Reputation: 488
I have this code Which is trying to retrieve file from Git Hub Repositories.
import os
import tarfile
from six.moves import urllib
import urllib.request
DOWNLOAD_ROOT = "https://github.com/ageron/handson-ml/tree/master/"
HOUSING_PATH = os.path.join("datasets", "housing").replace("\\","/")
print(HOUSING_PATH)
HOUSING_URL = DOWNLOAD_ROOT + HOUSING_PATH
print(HOUSING_URL)
print(os.getcwd())
def fetch_housing_data(housing_url=HOUSING_URL, housing_path=HOUSING_PATH):
if not os.path.isdir(housing_path):
os.makedirs(housing_path)
tgz_path = os.path.join(housing_path, "housing.tgz").replace("\\","/")
print(tgz_path)
urllib.request.urlretrieve(housing_url, tgz_path)

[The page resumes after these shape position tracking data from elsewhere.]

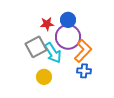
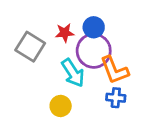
gray square: (36, 47) -> (30, 47), moved, turned -30
orange L-shape: (83, 51) -> (114, 70), turned 115

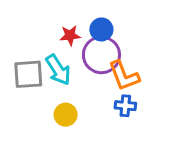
gray square: (30, 47) -> (28, 74), moved, turned -36
cyan arrow: (73, 73) -> (58, 70), moved

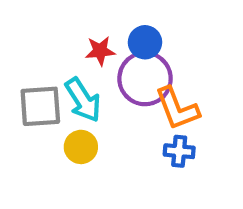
yellow circle: (66, 115) -> (81, 147), moved

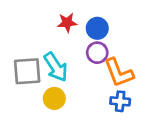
red star: (100, 51) -> (67, 23), moved
purple circle: (145, 79) -> (97, 53), size x0.6

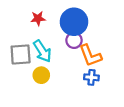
red star: (67, 23) -> (38, 18), moved
blue circle: (97, 28) -> (74, 22), size x1.6

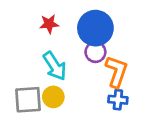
gray square: (21, 54) -> (28, 100), moved
orange L-shape: (90, 56) -> (117, 72), turned -140

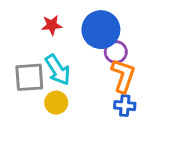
purple circle: (95, 52) -> (116, 52), moved
gray square: (28, 100) -> (29, 77), moved

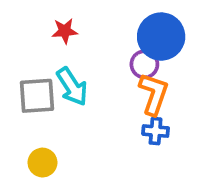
blue circle: (101, 30) -> (161, 37), moved
yellow circle: (56, 103) -> (42, 163), moved

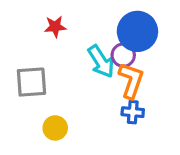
cyan arrow: (72, 87) -> (101, 61), moved
yellow circle: (42, 163) -> (55, 128), moved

housing_tgz = tarfile.open(tgz_path)
housing_tgz.extractall(path=housing_path)
housing_tgz.close()
fetch_housing_data()
After Executing the code I got this Error ReadError: file could not be opened successfully. I did checked the actual file size and the file which is download after executing this code and I came to know that file is downloaded partially. So is their any way to download the whole file ? Thanks in Advance
Upvotes: 3
Views: 947
Reputation: 488
Finally I got the problem. It was with the link that I was using to retrieve the file. I didn't knew that RAW link should be used along with the file name (Not using file name will give you 404 Error) in Git Hub Repositories.
So I little bit of modification is needs to be done in actual code posted in my question. That is : Change the link from
DOWNLOAD_ROOT = "https://github.com/ageron/handson-ml/tree/master/"
To this :
DOWNLOAD_ROOT = "https://raw.githubusercontent.com/ageron/handson-ml/master/"
And this
HOUSING_URL = DOWNLOAD_ROOT + HOUSING_PATH
to
HOUSING_URL = DOWNLOAD_ROOT + "datasets/housing/housing.tgz" \\**( Actual File name is needed)**
Thank you !
Upvotes: 3